Die Autorin Brigitte Werneburg sieht in den Bildern der Serie BYE BYE das, was Sie als Betrachter in ihnen sehen. Ein Auszug ihres Katalogbeitrags: „Einen Vorschlag, intersubjektive Wahrnehmung und Erinnerung trotz der gleichzeitig unhintergehbar individuellen Perspektive allen Sehens zu verstehen, macht die Philosophin Eva Schürmann in ihrer Untersuchung Sehen als Praxis. Visuelles Wahrnehmen ist eine Handlung, so ihre These. Es ist eine performative Praxis, die eine ähnlich epistemisch, ethisch und ästhetisch Welt erschließende Funktion hat wie das Sprechen. Unsere Wahrnehmung wäre dann eine stets bildermachende Wahrnehmung. Sie kann sich nicht in instrumenteller objektiver Erkenntnisleistung erschöpfen, sondern muss von vornherein individuelle Fantasie und persönliches Stilbewusstsein mit einbegreifen, das Gespür für das Opake, für die Form, den Rhythmus und die Farbe sowie die Aufmerksamkeit für jene Hintergrund- und Detailinformationen, die nach Albert Oehlen Schirners „sehr, sehr gute Bilder“ ausmachen. Am Ende charakterisieren diese Detailinformationen Michael Schirners Bilder der Serie BYE BYE genauso, wie ihr Klang jene Gedichte und Songs auszeichnet, die wir jederzeit erkennen, obwohl wir ihre einzelnen Strophen nicht auswendig dahersagen könnten: Bye bye, love …“

Michael Schirner, BYE BYE, WAR70

Gregor Jansen und Robert Klatten, Fine Art Print, Kaschierung auf Alu-Dibond-Platte 

Im Buch Art and Agenda zeigen die Autoren Gregor Jansen und Robert Klatten Michael Schirners Bild BYE BYE, WAR70 zusammen mit einem Zitat von Marcel Duchamp zur Beteiligung des Betrachters am kreativen künstlerischen Akt: „All in all, the creative act is not performed by the artist alone; the spectator bringst the work in contact with the eternal world by deciphering and interpreting it’s inner qualification and thus adds his contribution to the creative act …“

Frankfurter Allgemeine Zeitung, 15. April 2010, Nr. 87 / 15 D3

Frankfurter Allgemeine Zeitung, 15. April 2010, Nr. 87 / 15 D3

2009 wurden Michael Schirners Arbeiten der Serie BYE BYE von der Jury der Lead Awards ausgezeichnet und mit Gewinnerarbeiten in den Hamburger Deichtorhallen ausgestellt. Markus Peichl, Organisator der Lead Awards und Partner von Andreas Osarek, dem Leiter der Berliner Crone Galerie, schlug vor, Schirners ausgezeichnete Arbeiten in der Galerie auszustellen. Der Medienkünstler wollte mehr: eine Einzelausstellung in den Deichtorhallen, eine mehrseitige BYE BYE-Bildstrecke in der Frankfurter Allgemeine Zeitung, BYE BYE-Großflächenplakate und -Citylight-Poster in Hamburg, Berlin, Düsseldorf Frankfurt und ein BYE BYE-Katalogbuch, das die Medienkunstaktion dokumentiert.

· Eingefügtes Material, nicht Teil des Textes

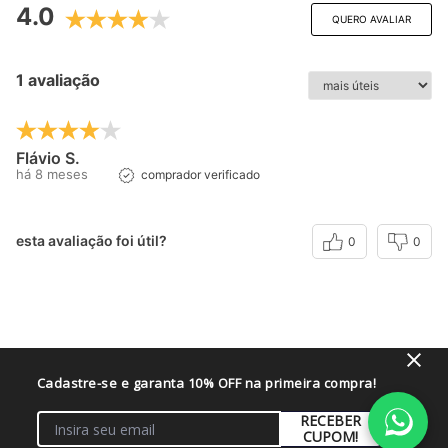
4.0
QUERO AVALIAR
1 avaliação
Flávio S.
há 8 meses
comprador verificado
esta avaliação foi útil?
0
0
Perguntas & respostas
Cadastre-se e garanta 10% OFF na primeira compra!
Este produto ainda não tem perguntas
RECEBER
CUPOM!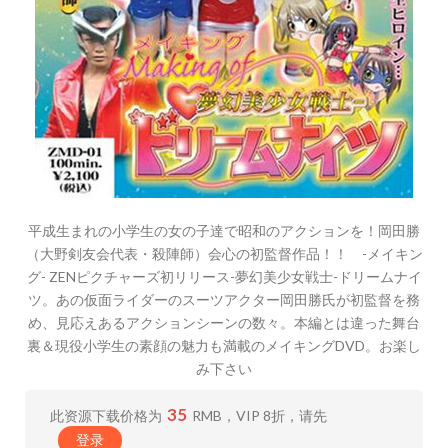
平成生まれの小学生の女の子達で昭和のアクションを！岡田勝
（大野剣友会代表・殺陣師）会心の初監督作品！！ -メイキン
グ- ZENピクチャーズ初リリース-夢幻美少女戦士-ドリームナイ
ツ。あの仮面ライダーのスーツアクター岡田勝氏が初監督を務
め、見応えあるアクションシーンの数々。本編とは違った舞台
裏＆現役小学生の素顔の魅力も満載のメイキングDVD。お楽し
み下さい
35
此资源下载价格为
RMB，VIP 8折，请先
登录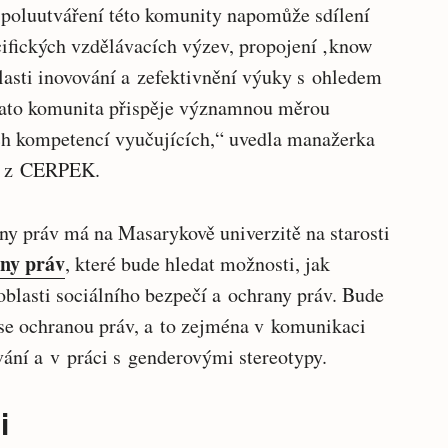
 Spoluutváření této komunity napomůže sdílení
cifických vzdělávacích výzev, propojení ‚know
asti inovování a zefektivnění výuky s ohledem
e tato komunita přispěje významnou měrou
ch kompetencí vyučujících,“ uvedla manažerka
z CERPEK.
ny práv má na Masarykově univerzitě na starosti
any práv
, které bude hledat možnosti, jak
 oblasti sociálního bezpečí a ochrany práv. Bude
 se ochranou práv, a to zejména v komunikaci
ání a v práci s genderovými stereotypy.
i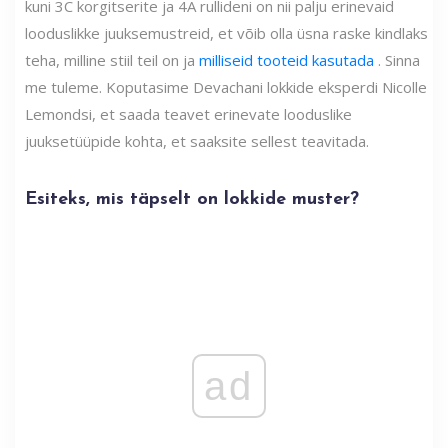
kuni 3C korgitserite ja 4A rullideni on nii palju erinevaid
looduslikke juuksemustreid, et võib olla üsna raske kindlaks
teha, milline stiil teil on ja
milliseid tooteid kasutada
. Sinna
me tuleme. Koputasime Devachani lokkide eksperdi Nicolle
Lemondsi, et saada teavet erinevate looduslike
juuksetüüpide kohta, et saaksite sellest teavitada.
Esiteks, mis täpselt on lokkide muster?
ad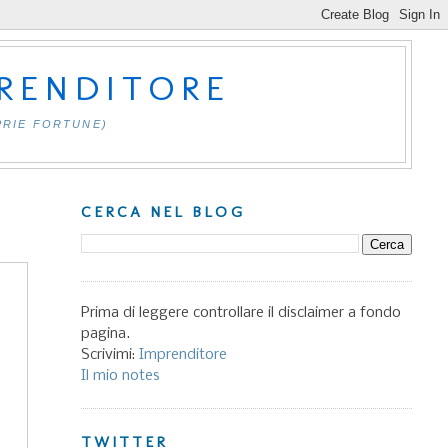
PRENDITORE
PRIE FORTUNE)
CERCA NEL BLOG
Prima di leggere controllare il disclaimer a fondo
pagina.
Scrivimi:
Imprenditore
Il mio notes
TWITTER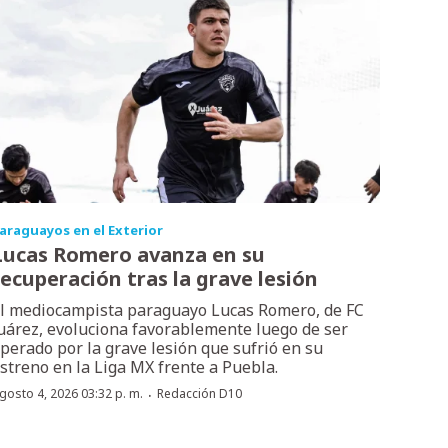
araguayos en el Exterior
Lucas Romero avanza en su
recuperación tras la grave lesión
l mediocampista paraguayo Lucas Romero, de FC
uárez, evoluciona favorablemente luego de ser
perado por la grave lesión que sufrió en su
streno en la Liga MX frente a Puebla.
·
gosto 4, 2026 03:32 p. m.
Redacción D10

Frank Schirrmacher, Chefredakteur und Herausgeber der Frankfurter Allgemeinen Zeitung, der radikaler Ideen liebte, war so begeistert von der Schirners Serie, dass er eine aktuelle Ausgabe der FAZ von der ersten bis zur letzten Seite mit Arbeiten der Serie BYE BYE bebildern und die geplanten Pressefotos der Ausgabe löschen und durch BYE BYE-Fotos ersetzen lassen wollte.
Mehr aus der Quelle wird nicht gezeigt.